Finally see also discussions in this thread: https://github.com/msperl/spi-bcm2835/issues/13#issuecomment-99460803

msperl commented 9 years ago

Looking at a buffer of 8448 bytes (8k+256) it show the same behavior, so there is something that applies to more than 2 pages that triggers this (as if some mapping is not removed)

popcornmix commented 9 years ago

No immediate thoughts. I can't think of any downstream patches that could affect this - we don't really change anything in the core of the kernel. Obviously if this is a memory corruption issue, then the fact it's not visible in upstream kernel may just mean it's corrupting something less critical there, rather than proving it's a bug in the Pi kernel tree (although I'm not ruling that out).

pelwell commented 9 years ago

Are you using CMA, as that can involve some interesting remapping?

popcornmix commented 9 years ago

The other thought is if you are dma-ing to a buffer and use the wrong caching (either the top-two bits of address means it is incorrectly cached in GPU's L1/L2 cache), or the wrong arm side caching, and you then realloc (so buffer moves physically), you may later get corruption when the cached data gets written back (e.g. if dma output was in GPU's L2 cache).
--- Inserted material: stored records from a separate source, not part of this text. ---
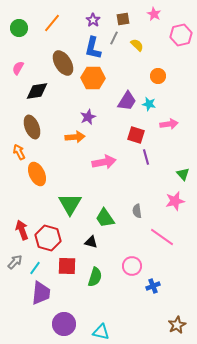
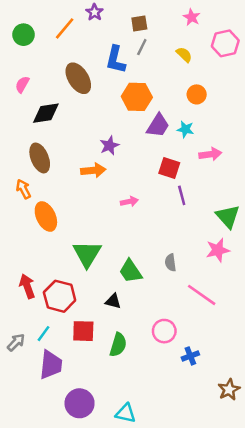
brown square: (123, 19) -> (139, 23), moved
purple star: (93, 20) -> (94, 12), moved
yellow semicircle: (137, 45) -> (184, 55), moved
orange hexagon: (93, 78) -> (137, 97), moved
pink arrow: (104, 162) -> (129, 202), size x0.6
green triangle: (183, 174) -> (228, 216), size x1.5
gray arrow: (15, 262) -> (16, 342), moved
brown star: (177, 325) -> (229, 390), moved

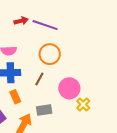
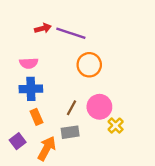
orange circle: (50, 54) -> (89, 65), moved
brown line: (39, 79) -> (71, 108), moved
msperl commented 9 years ago

as said: it seems to fail on krealloc - what that may take as memory pools is the question (and that may be configurable per "platform").

As I am unable to repeat this upstream (4.1-rc2) I have to assume it is downstream... It could be some concurrency issue...

msperl commented 9 years ago

@popcornmix: Well - actually I have disabled the actual DMA transfer - I just let the framework do the mapping and then fall back to interrupts.

So corruption due to DMA is out of the picture - everything is just calls to kernel.

The driver changes to get that far are actually minimal:

get the DMA-channels and setup dmaengine
setup can_dma function
setup flags to create buffers in case only transmit occurs.

So there could be an issue in DMA-engine that triggers this. And that is obviously different to the one upstream.

notro commented 9 years ago

Are you using CMA, as that can involve some interesting remapping?

If you mean drivers/char/broadcom/vc_cma/vc_cma.c, I just tried disabling it without any effect. I'm using plain bcmrpi_config with the SPI dma patch.

I will try enabling BCM2708_NOL2CACHE.

popcornmix commented 9 years ago

Are you using non-arm-cached allocations? Are you using bcm2709_defconfig, or your own config? Do you have CONIG_DMA_CMA enabled? See: https://github.com/raspberrypi/linux/issues/575#issuecomment-41812586

pelwell commented 9 years ago

Yes, that's what I meant. I'm happy that we can rule it out.

popcornmix commented 9 years ago

@notro BCM2708_NOL2CACHE needs to be in sync with config.txt option disable_l2cache (if you are using non-default options).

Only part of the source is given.